Collected data
----------

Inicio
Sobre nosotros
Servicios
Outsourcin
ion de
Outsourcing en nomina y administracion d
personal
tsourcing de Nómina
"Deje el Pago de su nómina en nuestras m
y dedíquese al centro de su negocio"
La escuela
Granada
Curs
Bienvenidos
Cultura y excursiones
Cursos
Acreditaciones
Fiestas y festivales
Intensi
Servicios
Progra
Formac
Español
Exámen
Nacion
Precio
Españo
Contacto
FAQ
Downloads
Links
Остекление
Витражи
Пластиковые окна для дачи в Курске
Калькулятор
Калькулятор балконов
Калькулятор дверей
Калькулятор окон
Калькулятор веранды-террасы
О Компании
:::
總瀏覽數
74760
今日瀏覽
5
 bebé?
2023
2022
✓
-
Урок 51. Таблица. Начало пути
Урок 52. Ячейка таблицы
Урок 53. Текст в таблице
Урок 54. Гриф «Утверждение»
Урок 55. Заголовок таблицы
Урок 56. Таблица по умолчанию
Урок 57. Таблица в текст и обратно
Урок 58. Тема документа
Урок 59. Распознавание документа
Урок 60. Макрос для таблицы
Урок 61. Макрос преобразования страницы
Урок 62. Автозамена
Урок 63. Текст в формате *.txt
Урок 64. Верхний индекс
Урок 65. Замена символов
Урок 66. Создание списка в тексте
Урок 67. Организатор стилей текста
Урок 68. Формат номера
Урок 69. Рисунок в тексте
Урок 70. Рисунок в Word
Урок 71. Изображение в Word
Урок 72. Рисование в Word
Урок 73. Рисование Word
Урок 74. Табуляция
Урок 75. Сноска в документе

----------

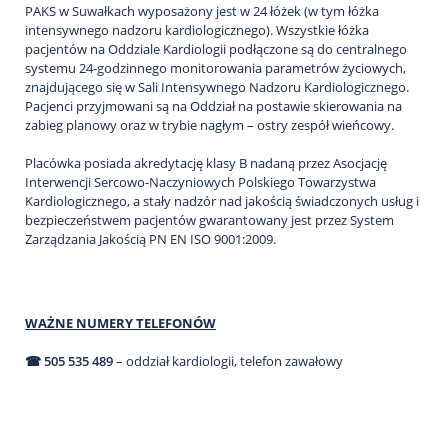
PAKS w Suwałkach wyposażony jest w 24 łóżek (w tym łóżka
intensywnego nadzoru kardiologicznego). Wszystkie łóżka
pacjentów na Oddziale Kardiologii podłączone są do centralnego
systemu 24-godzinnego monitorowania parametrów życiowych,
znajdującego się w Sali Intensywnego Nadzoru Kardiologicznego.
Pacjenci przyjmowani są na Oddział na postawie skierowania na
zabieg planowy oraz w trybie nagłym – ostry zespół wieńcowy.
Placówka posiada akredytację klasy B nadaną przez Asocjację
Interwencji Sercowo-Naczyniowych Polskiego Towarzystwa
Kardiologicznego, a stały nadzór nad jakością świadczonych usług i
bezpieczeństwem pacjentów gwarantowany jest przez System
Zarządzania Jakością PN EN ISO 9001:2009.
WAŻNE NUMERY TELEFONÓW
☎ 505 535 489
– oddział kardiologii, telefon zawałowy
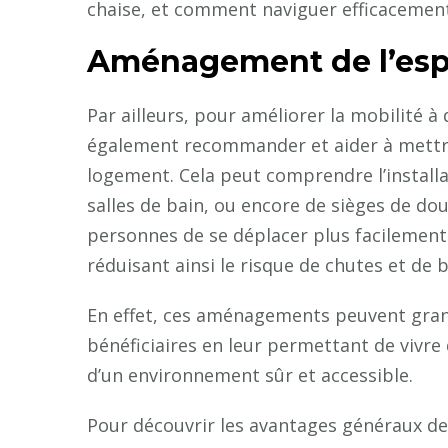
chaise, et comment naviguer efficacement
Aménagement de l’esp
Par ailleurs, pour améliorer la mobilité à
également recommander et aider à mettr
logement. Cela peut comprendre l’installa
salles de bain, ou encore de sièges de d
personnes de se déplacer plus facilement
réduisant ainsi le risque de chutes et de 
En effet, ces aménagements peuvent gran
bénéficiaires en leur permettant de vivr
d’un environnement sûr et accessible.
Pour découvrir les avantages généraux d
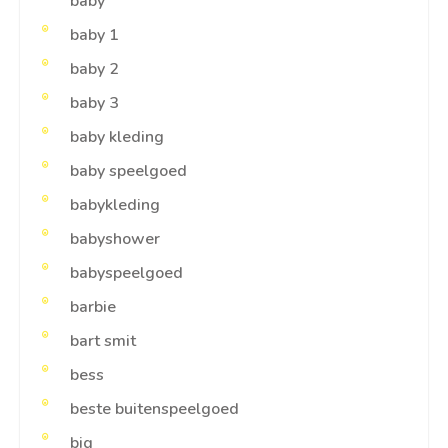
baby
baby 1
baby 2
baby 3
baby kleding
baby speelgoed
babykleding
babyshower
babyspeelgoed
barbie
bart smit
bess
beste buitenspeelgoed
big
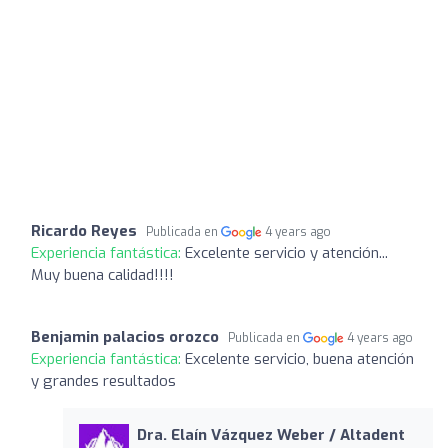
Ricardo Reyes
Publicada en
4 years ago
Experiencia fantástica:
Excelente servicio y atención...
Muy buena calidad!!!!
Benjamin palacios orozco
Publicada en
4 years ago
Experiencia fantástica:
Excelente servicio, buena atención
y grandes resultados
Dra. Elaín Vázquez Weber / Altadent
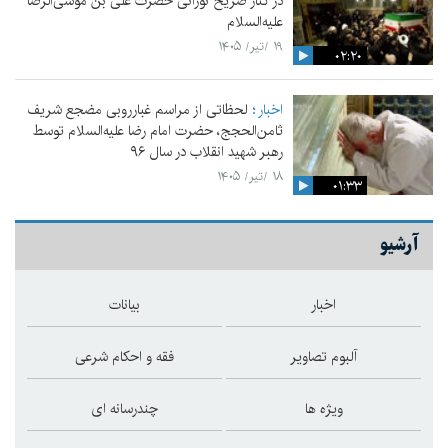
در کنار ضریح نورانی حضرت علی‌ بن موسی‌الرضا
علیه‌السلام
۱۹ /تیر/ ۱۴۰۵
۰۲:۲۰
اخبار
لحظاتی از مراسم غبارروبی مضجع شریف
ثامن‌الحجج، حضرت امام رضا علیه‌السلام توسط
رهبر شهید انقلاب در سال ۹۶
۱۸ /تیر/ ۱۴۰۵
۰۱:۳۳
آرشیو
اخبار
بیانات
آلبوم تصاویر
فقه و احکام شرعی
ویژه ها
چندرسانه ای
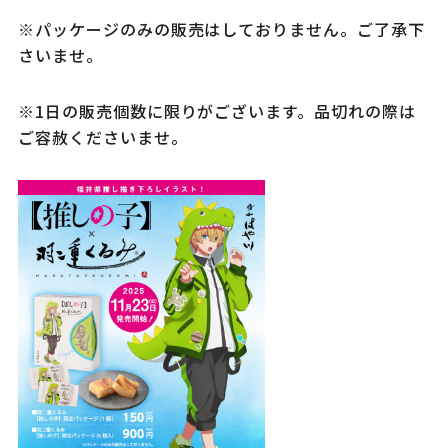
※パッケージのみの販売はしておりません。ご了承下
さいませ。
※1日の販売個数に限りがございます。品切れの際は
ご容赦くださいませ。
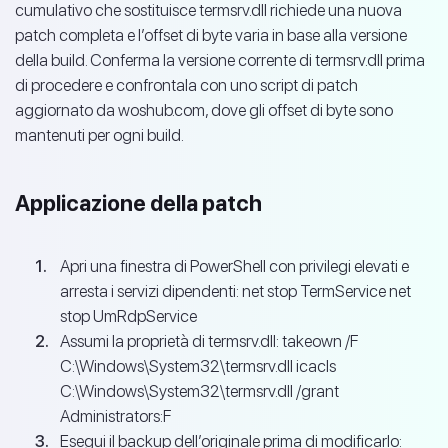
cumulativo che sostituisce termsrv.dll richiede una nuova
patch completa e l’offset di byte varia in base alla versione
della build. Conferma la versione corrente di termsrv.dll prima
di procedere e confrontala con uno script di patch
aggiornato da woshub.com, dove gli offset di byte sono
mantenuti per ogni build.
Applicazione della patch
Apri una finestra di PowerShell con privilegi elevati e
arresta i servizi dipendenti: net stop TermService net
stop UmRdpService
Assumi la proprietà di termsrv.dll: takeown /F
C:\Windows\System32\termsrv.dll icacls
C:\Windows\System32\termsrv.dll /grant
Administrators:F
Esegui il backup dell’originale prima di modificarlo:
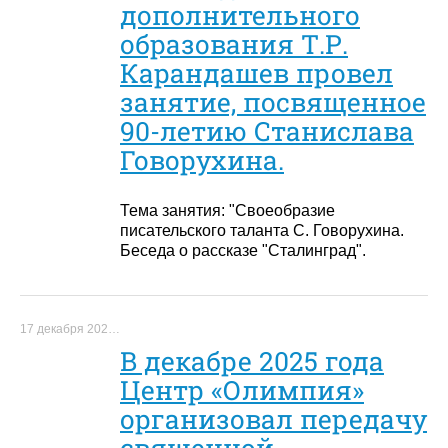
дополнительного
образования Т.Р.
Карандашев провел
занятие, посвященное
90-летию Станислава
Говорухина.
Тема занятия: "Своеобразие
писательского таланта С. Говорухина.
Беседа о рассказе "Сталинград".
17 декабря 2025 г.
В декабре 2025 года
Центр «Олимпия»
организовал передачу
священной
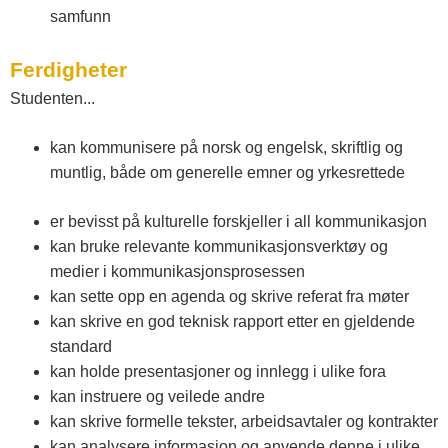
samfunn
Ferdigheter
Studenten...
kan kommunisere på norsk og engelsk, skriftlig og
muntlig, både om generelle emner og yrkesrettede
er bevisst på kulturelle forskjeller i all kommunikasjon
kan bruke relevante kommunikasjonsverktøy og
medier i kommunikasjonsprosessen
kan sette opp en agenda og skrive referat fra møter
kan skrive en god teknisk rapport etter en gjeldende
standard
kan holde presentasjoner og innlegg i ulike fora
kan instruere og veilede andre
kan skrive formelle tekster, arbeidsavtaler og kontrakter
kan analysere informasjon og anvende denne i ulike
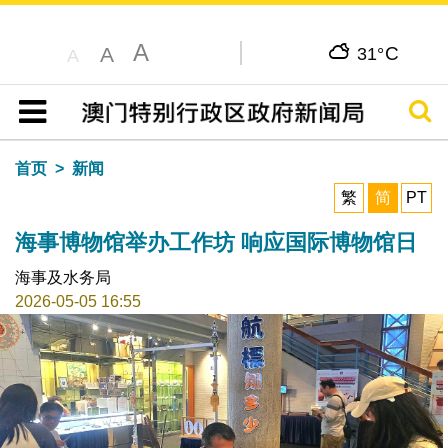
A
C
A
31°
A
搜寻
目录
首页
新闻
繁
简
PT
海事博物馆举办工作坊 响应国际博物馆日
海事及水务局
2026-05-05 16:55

----------

- **TASK PROMPT**
Each line of the data that has the string "Говорухина" counts once; give the total and nothing else.

- **ANSWER TO THE EXERCISE**
2